◆ WORK TO BE COMPLETED ◆
From the entries that follow, copy each line in which "million" appears.

◆ DATASET EXTRACT ◆
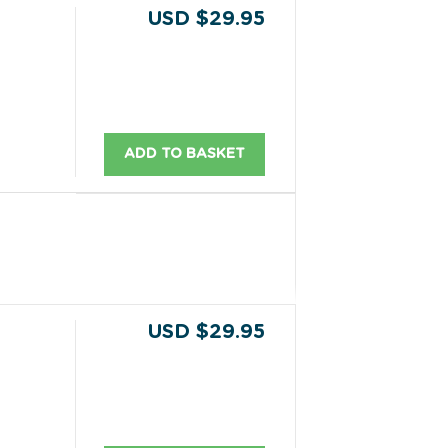
USD $29.95
ADD TO BASKET
USD $29.95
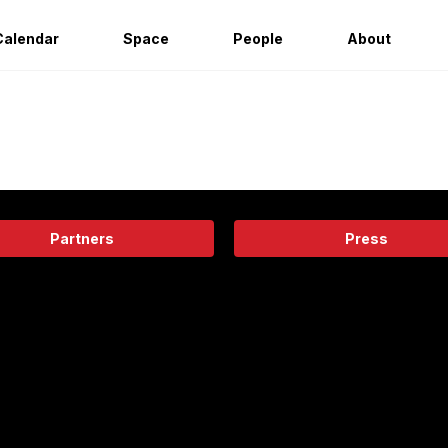
Calendar
Space
People
About
Partners
Press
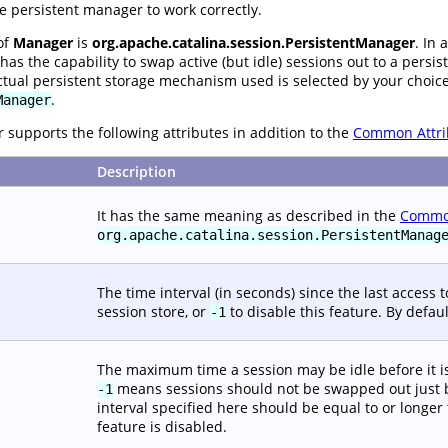
e persistent manager to work correctly.
of
Manager
is
org.apache.catalina.session.PersistentManager
. In 
has the capability to swap active (but idle) sessions out to a persi
ctual persistent storage mechanism used is selected by your choic
.
Manager
supports the following attributes in addition to the
Common Attri
Description
It has the same meaning as described in the
Common
org.apache.catalina.session.PersistentManag
The time interval (in seconds) since the last access to
session store, or
to disable this feature. By defaul
-1
The maximum time a session may be idle before it is e
means sessions should not be swapped out just bec
-1
interval specified here should be equal to or longer
feature is disabled.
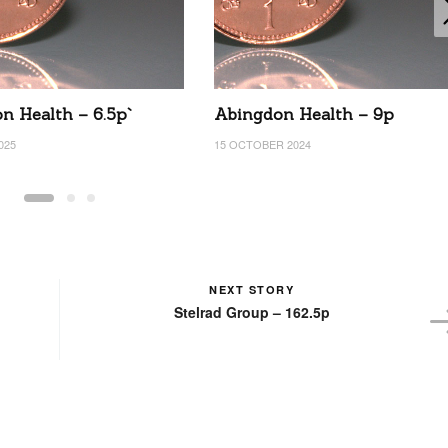
n Health – 6.5p`
Abingdon Health – 9p
025
15 OCTOBER 2024
NEXT STORY
Stelrad Group – 162.5p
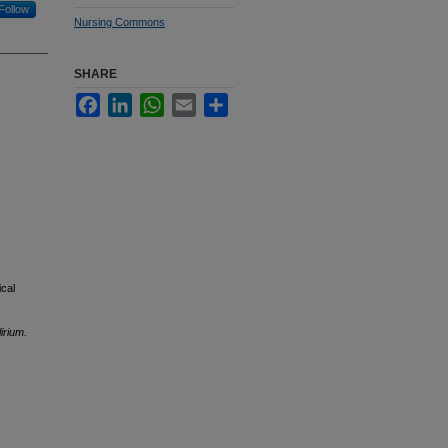
Follow
Nursing Commons
SHARE
Facebook
LinkedIn
WhatsApp
Email
Share
ical
irium.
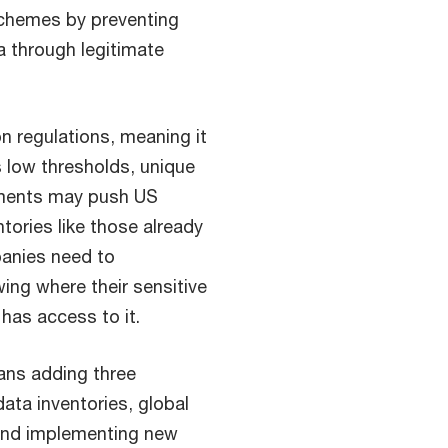
schemes by preventing
 through legitimate
n regulations, meaning it
s low thresholds, unique
rements may push US
ntories like those already
anies need to
ing where their sensitive
has access to it.
ans adding three
 data inventories, global
nd implementing new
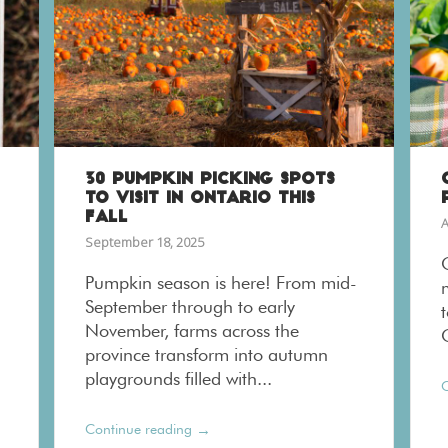
30 PUMPKIN PICKING SPOTS
TO VISIT IN ONTARIO THIS
FALL
A
September 18, 2025
Pumpkin season is here! From mid-
September through to early
November, farms across the
province transform into autumn
playgrounds filled with...
C
→
Continue reading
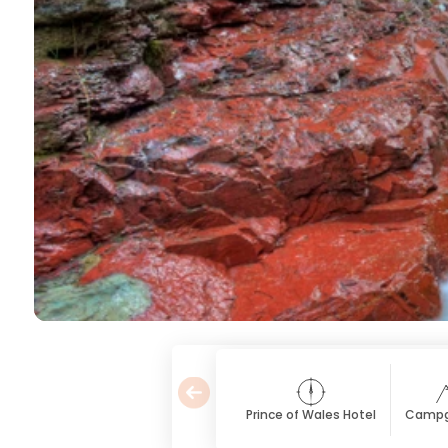
Prince of Wales Hotel
Campg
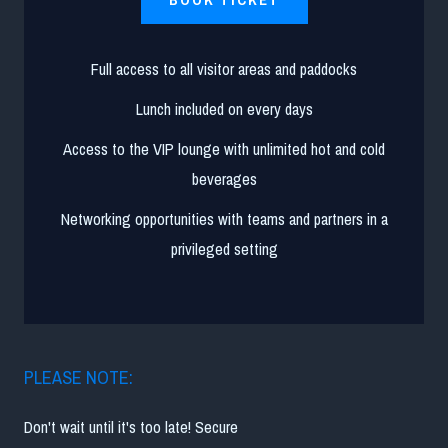
Full access to all visitor areas and paddocks
Lunch included on every days
Access to the VIP lounge with unlimited hot and cold
beverages
Networking opportunities with teams and partners in a
privileged setting
PLEASE NOTE:
Don't wait until it's too late! Secure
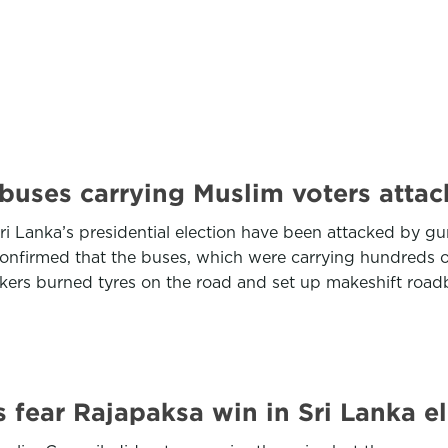
: buses carrying Muslim voters atta
ri Lanka’s presidential election have been attacked by gunf
s confirmed that the buses, which were carrying hundreds 
kers burned tyres on the road and set up makeshift roa
s fear Rajapaksa win in Sri Lanka e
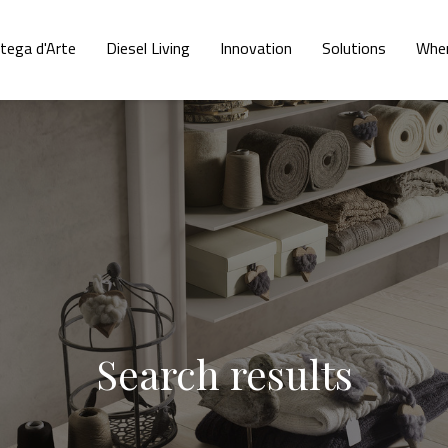
tega d'Arte
Diesel Living
Innovation
Solutions
Wher
Search results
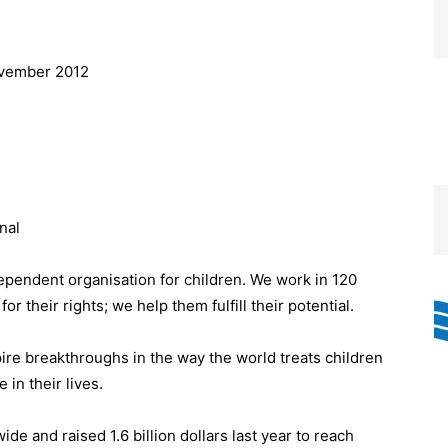
ovember 2012
nal
dependent organisation for children. We work in 120
or their rights; we help them fulfill their potential.
pire breakthroughs in the way the world treats children
in their lives.
e and raised 1.6 billion dollars last year to reach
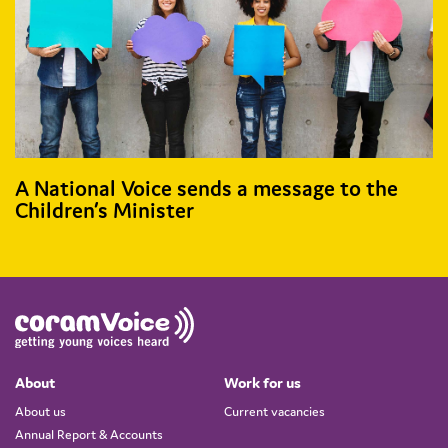
A National Voice sends a message to the
Children’s Minister
About
Work for us
About us
Current vacancies
Annual Report & Accounts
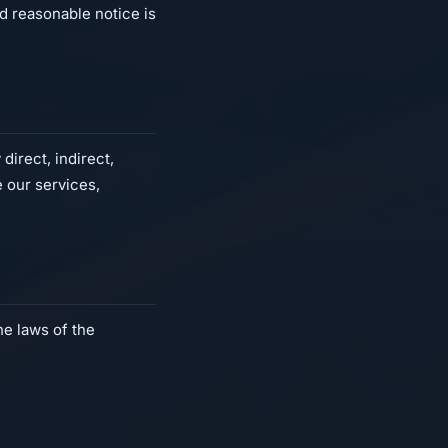
d reasonable notice is
direct, indirect,
e our services,
e laws of the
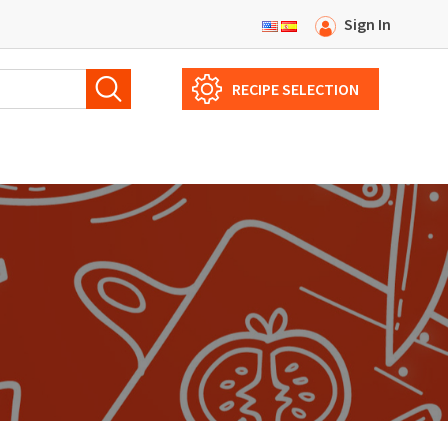
Sign In
RECIPE SELECTION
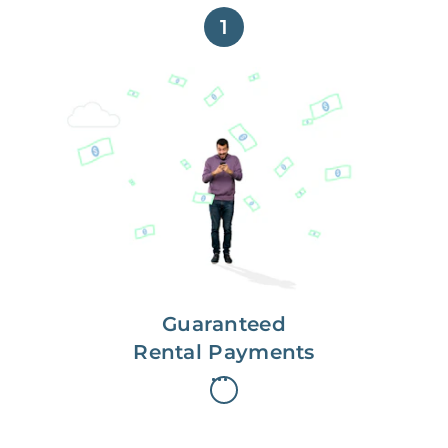
1
Get paid on time,
every time.
With Guaranteed Rent, you get
paid on the first, even if your
residents are late on rent.
Guaranteed
Rental Payments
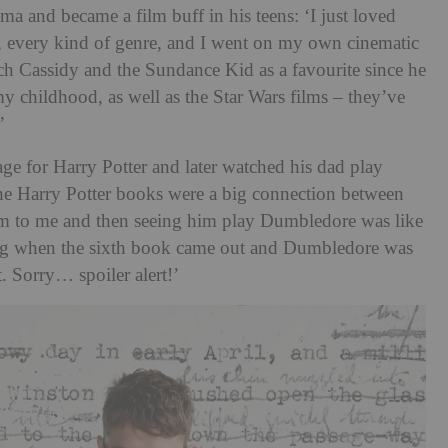
ama and became a film buff in his teens: ‘I just loved
s, every kind of genre, and I went on my own cinematic
utch Cassidy and the Sundance Kid as a favourite since he
 my childhood, as well as the Star Wars films – they’ve
’
age for Harry Potter and later watched his dad play
he Harry Potter books were a big connection between
m to me and then seeing him play Dumbledore was like
ying when the sixth book came out and Dumbledore was
t. Sorry… spoiler alert!’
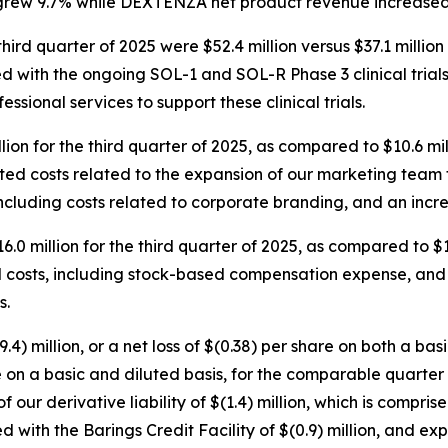
rew 9.7% while DEXTENZA net product revenue increased by
third quarter of 2025 were $52.4 million versus $37.1 millio
ed with the ongoing SOL-1 and SOL-R Phase 3 clinical trial
ssional services to support these clinical trials.
lion for the third quarter of 2025, as compared to $10.6 mi
lated costs related to the expansion of our marketing tea
ncluding costs related to corporate branding, and an increa
.0 million for the third quarter of 2025, as compared to $
d costs, including stock-based compensation expense, and a
s.
.4) million, or a net loss of $(0.38) per share on both a ba
are on a basic and diluted basis, for the comparable quarter 
f our derivative liability of $(1.4) million, which is compri
d with the Barings Credit Facility of $(0.9) million, and e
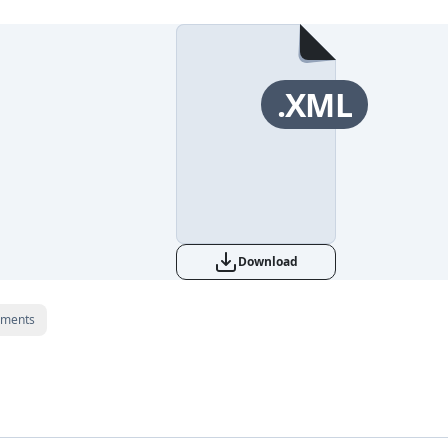
.XML
Download
ments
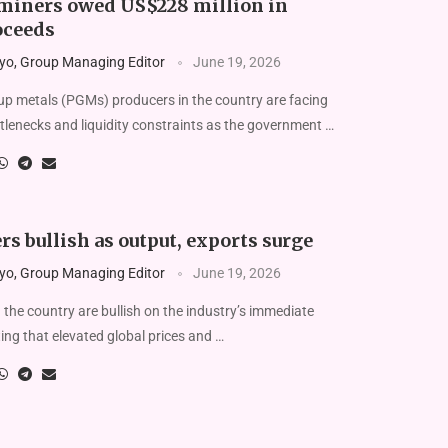
miners owed US$228 million in
oceeds
yo, Group Managing Editor
June 19, 2026
 metals (PGMs) producers in the country are facing
tlenecks and liquidity constraints as the government …
s bullish as output, exports surge
yo, Group Managing Editor
June 19, 2026
the country are bullish on the industry’s immediate
ting that elevated global prices and …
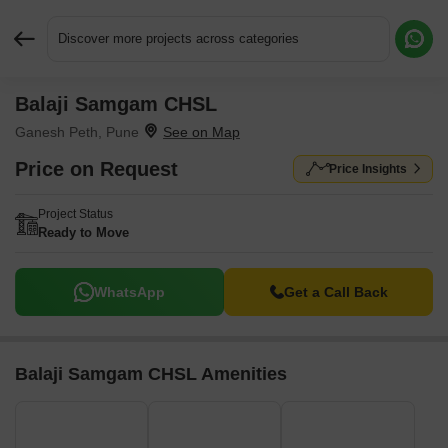
Discover more projects across categories
Balaji Samgam CHSL
Request More Information or a Callback
Ganesh Peth, Pune
Price on Request
Price Insights
Project Status
Ready to Move
WhatsApp
Get a Call Back
Balaji Samgam CHSL Amenities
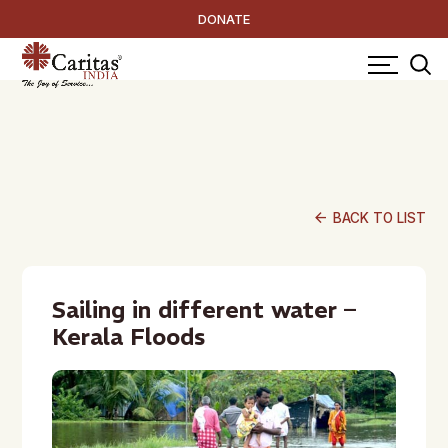
DONATE
arrow_back
BACK TO LIST
Sailing in different water –
Kerala Floods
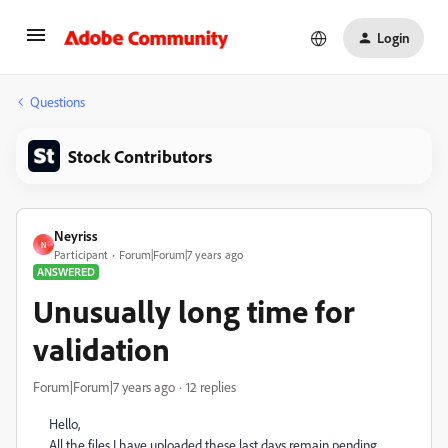
Login
Questions
Stock Contributors
Neyriss
N
Participant
Forum|Forum|7 years ago
ANSWERED
Unusually long time for
validation
Forum|Forum|7 years ago
12 replies
Hello,
All the files I have uploaded
these last days remain pending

◆ THE ANSWER ◆
third quarter of 2025 were $52.4 million versus $37.1 millio
.0 million for the third quarter of 2025, as compared to $
.4) million, or a net loss of $(0.38) per share on both a ba
f our derivative liability of $(1.4) million, which is compri
d with the Barings Credit Facility of $(0.9) million, and e
miners owed US$228 million in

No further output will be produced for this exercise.